What is required — For each entry below, output it exactly as it stands.

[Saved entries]
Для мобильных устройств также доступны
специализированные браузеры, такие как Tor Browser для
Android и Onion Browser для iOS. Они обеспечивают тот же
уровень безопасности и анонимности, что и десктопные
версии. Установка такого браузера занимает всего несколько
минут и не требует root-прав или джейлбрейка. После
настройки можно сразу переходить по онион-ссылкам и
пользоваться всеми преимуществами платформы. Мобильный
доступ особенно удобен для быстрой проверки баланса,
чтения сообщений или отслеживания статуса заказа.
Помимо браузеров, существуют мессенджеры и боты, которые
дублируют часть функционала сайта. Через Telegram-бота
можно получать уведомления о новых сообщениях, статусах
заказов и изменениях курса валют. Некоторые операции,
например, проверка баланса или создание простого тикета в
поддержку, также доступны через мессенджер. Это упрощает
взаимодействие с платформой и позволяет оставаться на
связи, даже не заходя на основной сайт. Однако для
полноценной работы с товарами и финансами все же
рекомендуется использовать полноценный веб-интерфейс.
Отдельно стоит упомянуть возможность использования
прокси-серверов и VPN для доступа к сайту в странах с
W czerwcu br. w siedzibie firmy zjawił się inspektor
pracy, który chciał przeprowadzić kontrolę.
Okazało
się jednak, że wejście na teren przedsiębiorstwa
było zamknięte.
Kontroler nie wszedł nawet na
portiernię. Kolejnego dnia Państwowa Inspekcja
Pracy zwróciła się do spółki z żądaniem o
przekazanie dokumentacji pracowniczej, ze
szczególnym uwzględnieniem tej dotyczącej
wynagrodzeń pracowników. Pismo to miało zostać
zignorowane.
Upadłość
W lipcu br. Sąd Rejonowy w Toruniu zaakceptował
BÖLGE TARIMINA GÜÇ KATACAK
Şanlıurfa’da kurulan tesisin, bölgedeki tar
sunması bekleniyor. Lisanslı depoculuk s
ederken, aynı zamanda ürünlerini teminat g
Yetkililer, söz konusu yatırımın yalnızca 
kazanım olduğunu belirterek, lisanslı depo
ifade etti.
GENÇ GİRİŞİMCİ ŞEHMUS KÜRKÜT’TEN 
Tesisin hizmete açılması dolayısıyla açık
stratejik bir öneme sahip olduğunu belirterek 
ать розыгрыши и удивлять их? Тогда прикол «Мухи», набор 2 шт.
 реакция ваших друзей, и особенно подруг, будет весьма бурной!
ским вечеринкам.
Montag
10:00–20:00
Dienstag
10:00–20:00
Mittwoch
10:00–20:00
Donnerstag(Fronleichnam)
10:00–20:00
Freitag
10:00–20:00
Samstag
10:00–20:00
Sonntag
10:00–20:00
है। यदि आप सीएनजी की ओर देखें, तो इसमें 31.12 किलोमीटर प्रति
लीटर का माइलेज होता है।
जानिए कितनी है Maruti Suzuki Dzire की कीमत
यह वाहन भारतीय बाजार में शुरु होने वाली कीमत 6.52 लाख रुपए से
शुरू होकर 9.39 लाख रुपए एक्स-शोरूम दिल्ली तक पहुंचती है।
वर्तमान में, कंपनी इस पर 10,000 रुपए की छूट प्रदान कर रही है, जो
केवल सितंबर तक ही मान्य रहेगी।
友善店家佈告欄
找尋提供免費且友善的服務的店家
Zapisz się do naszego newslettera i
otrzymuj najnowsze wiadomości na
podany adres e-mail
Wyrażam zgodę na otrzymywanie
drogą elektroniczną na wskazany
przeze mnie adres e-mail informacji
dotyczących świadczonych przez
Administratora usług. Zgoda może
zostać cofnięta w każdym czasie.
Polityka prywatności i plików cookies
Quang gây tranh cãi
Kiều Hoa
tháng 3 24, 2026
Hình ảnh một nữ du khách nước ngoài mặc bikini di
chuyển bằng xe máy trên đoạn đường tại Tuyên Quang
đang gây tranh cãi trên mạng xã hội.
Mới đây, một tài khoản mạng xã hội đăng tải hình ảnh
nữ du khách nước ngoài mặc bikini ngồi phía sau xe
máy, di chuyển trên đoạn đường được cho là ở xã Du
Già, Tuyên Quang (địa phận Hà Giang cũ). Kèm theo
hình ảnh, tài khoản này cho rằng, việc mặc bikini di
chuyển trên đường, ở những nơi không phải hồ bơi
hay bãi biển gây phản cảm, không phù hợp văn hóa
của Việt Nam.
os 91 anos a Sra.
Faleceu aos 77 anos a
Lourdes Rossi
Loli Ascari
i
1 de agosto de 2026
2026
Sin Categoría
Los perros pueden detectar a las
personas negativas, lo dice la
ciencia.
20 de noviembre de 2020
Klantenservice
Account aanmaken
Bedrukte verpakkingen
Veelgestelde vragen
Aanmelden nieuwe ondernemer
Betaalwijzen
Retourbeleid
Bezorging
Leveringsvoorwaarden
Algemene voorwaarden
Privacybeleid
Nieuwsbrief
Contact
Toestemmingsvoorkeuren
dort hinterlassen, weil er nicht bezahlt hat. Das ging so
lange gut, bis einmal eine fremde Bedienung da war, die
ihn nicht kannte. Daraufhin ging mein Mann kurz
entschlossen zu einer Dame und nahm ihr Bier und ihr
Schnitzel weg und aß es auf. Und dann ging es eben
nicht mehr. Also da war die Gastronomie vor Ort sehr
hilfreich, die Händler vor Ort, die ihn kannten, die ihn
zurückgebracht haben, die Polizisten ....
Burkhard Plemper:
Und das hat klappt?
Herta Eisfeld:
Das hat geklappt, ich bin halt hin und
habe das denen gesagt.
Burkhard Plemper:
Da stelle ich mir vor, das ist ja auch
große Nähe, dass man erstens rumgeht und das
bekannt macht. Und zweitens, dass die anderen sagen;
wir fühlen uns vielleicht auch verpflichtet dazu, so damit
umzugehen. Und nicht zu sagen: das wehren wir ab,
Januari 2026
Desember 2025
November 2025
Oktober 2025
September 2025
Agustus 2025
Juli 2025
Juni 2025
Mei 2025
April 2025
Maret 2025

Response —
Для мобильных устройств также доступны
специализированные браузеры, такие как Tor Browser для
Android и Onion Browser для iOS. Они обеспечивают тот же
уровень безопасности и анонимности, что и десктопные
версии. Установка такого браузера занимает всего несколько
минут и не требует root-прав или джейлбрейка. После
настройки можно сразу переходить по онион-ссылкам и
пользоваться всеми преимуществами платформы. Мобильный
доступ особенно удобен для быстрой проверки баланса,
чтения сообщений или отслеживания статуса заказа.
Помимо браузеров, существуют мессенджеры и боты, которые
дублируют часть функционала сайта. Через Telegram-бота
можно получать уведомления о новых сообщениях, статусах
заказов и изменениях курса валют. Некоторые операции,
например, проверка баланса или создание простого тикета в
поддержку, также доступны через мессенджер. Это упрощает
взаимодействие с платформой и позволяет оставаться на
связи, даже не заходя на основной сайт. Однако для
полноценной работы с товарами и финансами все же
рекомендуется использовать полноценный веб-интерфейс.
Отдельно стоит упомянуть возможность использования
прокси-серверов и VPN для доступа к сайту в странах с
W czerwcu br. w siedzibie firmy zjawił się inspektor
pracy, który chciał przeprowadzić kontrolę.
Okazało
się jednak, że wejście na teren przedsiębiorstwa
było zamknięte.
Kontroler nie wszedł nawet na
portiernię. Kolejnego dnia Państwowa Inspekcja
Pracy zwróciła się do spółki z żądaniem o
przekazanie dokumentacji pracowniczej, ze
szczególnym uwzględnieniem tej dotyczącej
wynagrodzeń pracowników. Pismo to miało zostać
zignorowane.
Upadłość
W lipcu br. Sąd Rejonowy w Toruniu zaakceptował
BÖLGE TARIMINA GÜÇ KATACAK
Şanlıurfa’da kurulan tesisin, bölgedeki tar
sunması bekleniyor. Lisanslı depoculuk s
ederken, aynı zamanda ürünlerini teminat g
Yetkililer, söz konusu yatırımın yalnızca 
kazanım olduğunu belirterek, lisanslı depo
ifade etti.
GENÇ GİRİŞİMCİ ŞEHMUS KÜRKÜT’TEN 
Tesisin hizmete açılması dolayısıyla açık
stratejik bir öneme sahip olduğunu belirterek 
ать розыгрыши и удивлять их? Тогда прикол «Мухи», набор 2 шт.
 реакция ваших друзей, и особенно подруг, будет весьма бурной!
ским вечеринкам.
Montag
10:00–20:00
Dienstag
10:00–20:00
Mittwoch
10:00–20:00
Donnerstag(Fronleichnam)
10:00–20:00
Freitag
10:00–20:00
Samstag
10:00–20:00
Sonntag
10:00–20:00
है। यदि आप सीएनजी की ओर देखें, तो इसमें 31.12 किलोमीटर प्रति
लीटर का माइलेज होता है।
जानिए कितनी है Maruti Suzuki Dzire की कीमत
यह वाहन भारतीय बाजार में शुरु होने वाली कीमत 6.52 लाख रुपए से
शुरू होकर 9.39 लाख रुपए एक्स-शोरूम दिल्ली तक पहुंचती है।
वर्तमान में, कंपनी इस पर 10,000 रुपए की छूट प्रदान कर रही है, जो
केवल सितंबर तक ही मान्य रहेगी।
友善店家佈告欄
找尋提供免費且友善的服務的店家
Zapisz się do naszego newslettera i
otrzymuj najnowsze wiadomości na
podany adres e-mail
Wyrażam zgodę na otrzymywanie
drogą elektroniczną na wskazany
przeze mnie adres e-mail informacji
dotyczących świadczonych przez
Administratora usług. Zgoda może
zostać cofnięta w każdym czasie.
Polityka prywatności i plików cookies
Quang gây tranh cãi
Kiều Hoa
tháng 3 24, 2026
Hình ảnh một nữ du khách nước ngoài mặc bikini di
chuyển bằng xe máy trên đoạn đường tại Tuyên Quang
đang gây tranh cãi trên mạng xã hội.
Mới đây, một tài khoản mạng xã hội đăng tải hình ảnh
nữ du khách nước ngoài mặc bikini ngồi phía sau xe
máy, di chuyển trên đoạn đường được cho là ở xã Du
Già, Tuyên Quang (địa phận Hà Giang cũ). Kèm theo
hình ảnh, tài khoản này cho rằng, việc mặc bikini di
chuyển trên đường, ở những nơi không phải hồ bơi
hay bãi biển gây phản cảm, không phù hợp văn hóa
của Việt Nam.
os 91 anos a Sra.
Faleceu aos 77 anos a
Lourdes Rossi
Loli Ascari
i
1 de agosto de 2026
2026
Sin Categoría
Los perros pueden detectar a las
personas negativas, lo dice la
ciencia.
20 de noviembre de 2020
Klantenservice
Account aanmaken
Bedrukte verpakkingen
Veelgestelde vragen
Aanmelden nieuwe ondernemer
Betaalwijzen
Retourbeleid
Bezorging
Leveringsvoorwaarden
Algemene voorwaarden
Privacybeleid
Nieuwsbrief
Contact
Toestemmingsvoorkeuren
dort hinterlassen, weil er nicht bezahlt hat. Das ging so
lange gut, bis einmal eine fremde Bedienung da war, die
ihn nicht kannte. Daraufhin ging mein Mann kurz
entschlossen zu einer Dame und nahm ihr Bier und ihr
Schnitzel weg und aß es auf. Und dann ging es eben
nicht mehr. Also da war die Gastronomie vor Ort sehr
hilfreich, die Händler vor Ort, die ihn kannten, die ihn
zurückgebracht haben, die Polizisten ....
Burkhard Plemper:
Und das hat klappt?
Herta Eisfeld:
Das hat geklappt, ich bin halt hin und
habe das denen gesagt.
Burkhard Plemper:
Da stelle ich mir vor, das ist ja auch
große Nähe, dass man erstens rumgeht und das
bekannt macht. Und zweitens, dass die anderen sagen;
wir fühlen uns vielleicht auch verpflichtet dazu, so damit
umzugehen. Und nicht zu sagen: das wehren wir ab,
Januari 2026
Desember 2025
November 2025
Oktober 2025
September 2025
Agustus 2025
Juli 2025
Juni 2025
Mei 2025
April 2025
Maret 2025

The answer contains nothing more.